Picture this, a company worth 20 billion dollars, shares of Burberry rising 4.8 percent through sole rumor alone. That’s what we would call a power couple.
It’s been reported that the famous British luxury brand Burberry, known for its signature check pattern trench coats, has allegedly declined Coach’s approach to acquire the company. At first glance, it looked like an informal measurement to “test the waters” from the modern American luxury brand, offering a “cash-and-stock” kind of takeover.
The rumour first appeared in the blog Betaville, with the Financial Times stating that Burberry soon prepared its Robey Warshaw advisers, which had to elaborate on a legal and financial position in the case of a bid.

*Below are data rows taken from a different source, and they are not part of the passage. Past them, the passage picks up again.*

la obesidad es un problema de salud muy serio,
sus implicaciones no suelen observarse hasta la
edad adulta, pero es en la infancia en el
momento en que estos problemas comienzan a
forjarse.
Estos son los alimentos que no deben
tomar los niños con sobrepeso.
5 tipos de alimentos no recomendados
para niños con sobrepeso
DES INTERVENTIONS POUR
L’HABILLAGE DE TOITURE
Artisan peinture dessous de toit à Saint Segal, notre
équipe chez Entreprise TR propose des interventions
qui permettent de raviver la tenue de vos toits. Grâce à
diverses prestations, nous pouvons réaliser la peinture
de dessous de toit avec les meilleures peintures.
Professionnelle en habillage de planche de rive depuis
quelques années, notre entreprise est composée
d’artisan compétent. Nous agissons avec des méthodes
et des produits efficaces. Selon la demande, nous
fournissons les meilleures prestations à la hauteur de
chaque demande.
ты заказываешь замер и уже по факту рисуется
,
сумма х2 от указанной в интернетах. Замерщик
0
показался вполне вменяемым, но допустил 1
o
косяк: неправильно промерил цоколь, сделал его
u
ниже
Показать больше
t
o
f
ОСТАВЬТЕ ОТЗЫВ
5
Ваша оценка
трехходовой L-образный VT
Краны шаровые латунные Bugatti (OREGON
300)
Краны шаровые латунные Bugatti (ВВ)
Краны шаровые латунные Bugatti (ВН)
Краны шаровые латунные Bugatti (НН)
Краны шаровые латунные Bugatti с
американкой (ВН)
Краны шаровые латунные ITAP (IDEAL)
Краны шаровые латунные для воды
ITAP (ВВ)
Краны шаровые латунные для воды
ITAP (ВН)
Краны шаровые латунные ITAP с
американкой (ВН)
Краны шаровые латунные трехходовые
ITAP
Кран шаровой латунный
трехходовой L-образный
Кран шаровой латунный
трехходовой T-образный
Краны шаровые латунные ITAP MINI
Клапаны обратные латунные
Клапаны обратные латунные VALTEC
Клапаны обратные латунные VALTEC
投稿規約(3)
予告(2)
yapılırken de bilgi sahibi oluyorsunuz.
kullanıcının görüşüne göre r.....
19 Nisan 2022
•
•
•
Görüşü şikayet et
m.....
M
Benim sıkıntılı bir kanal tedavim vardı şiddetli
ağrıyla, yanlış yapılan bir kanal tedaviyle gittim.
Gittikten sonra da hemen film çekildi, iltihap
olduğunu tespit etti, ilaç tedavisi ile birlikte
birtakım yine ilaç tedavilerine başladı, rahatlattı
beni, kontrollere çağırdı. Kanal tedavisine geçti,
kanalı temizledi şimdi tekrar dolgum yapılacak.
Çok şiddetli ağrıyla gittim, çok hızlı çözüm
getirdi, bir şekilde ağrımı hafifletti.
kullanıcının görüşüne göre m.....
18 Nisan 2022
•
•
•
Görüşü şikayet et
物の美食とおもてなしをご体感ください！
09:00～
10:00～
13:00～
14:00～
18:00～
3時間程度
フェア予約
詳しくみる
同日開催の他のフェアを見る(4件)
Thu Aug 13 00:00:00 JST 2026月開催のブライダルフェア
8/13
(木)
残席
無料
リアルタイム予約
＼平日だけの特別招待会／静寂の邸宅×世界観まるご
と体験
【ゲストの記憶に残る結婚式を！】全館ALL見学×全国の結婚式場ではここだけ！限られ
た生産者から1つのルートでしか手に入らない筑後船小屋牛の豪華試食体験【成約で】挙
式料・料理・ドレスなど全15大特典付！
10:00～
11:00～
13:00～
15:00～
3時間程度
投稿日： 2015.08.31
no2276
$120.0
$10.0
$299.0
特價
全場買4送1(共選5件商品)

The rumored bid unleashed a growth of 4.8 percent in the Burberry Group PIc shares, a momentary breath of release under the pressure of a slowdown in demand from Asian shoppers in the luxury market. However, such optimistic approach from investors and the stock market is not an incentive for an actual merging of brands, since the financial scenario has always been way more complex than it seems.
According to Luca Solca, a specialist in luxury goods as executive in Exane BNP Paribas, “A merger of Coach and Burberry would primarily be a merger of problems,” his opinion published in the Business of Fashion regarding the first rumors, continued: “M&A history in luxury has shown that mergers don’t obviously help in regaining brand traction and desirability, while cost efficiency in the face of declining brand momentum are often just a way to run in order to stand still.”
However, and despite the negative outcome possibility, the alleged response from Burberry might not have been a rotund negative, with their profit falling 4 percent to 182 million dollars in a insipid semester through this September. As a follow-up to this stumble, a role of ‘president’ has been created for the current creative and chief executive Christopher Bailey, to make room for Marco Gobbetti -currently in a homologous position at Céline– who will join the convoluted scenario at Burberry overtaking Bailey’s vision in the business arena.
On the other hand, across the atlantic, the skies are not so dim as those in London, Coach grows slowly but surely with 0.7 percent predictions fulfilled after reported sales of its fiscal first quarter went over 1 billion in sales; a probable sign of recovery courtesy of chief executive Victor Luis, whose correct decisions have allowed a turnaround for the former troubled status of the brand with the carriage logo.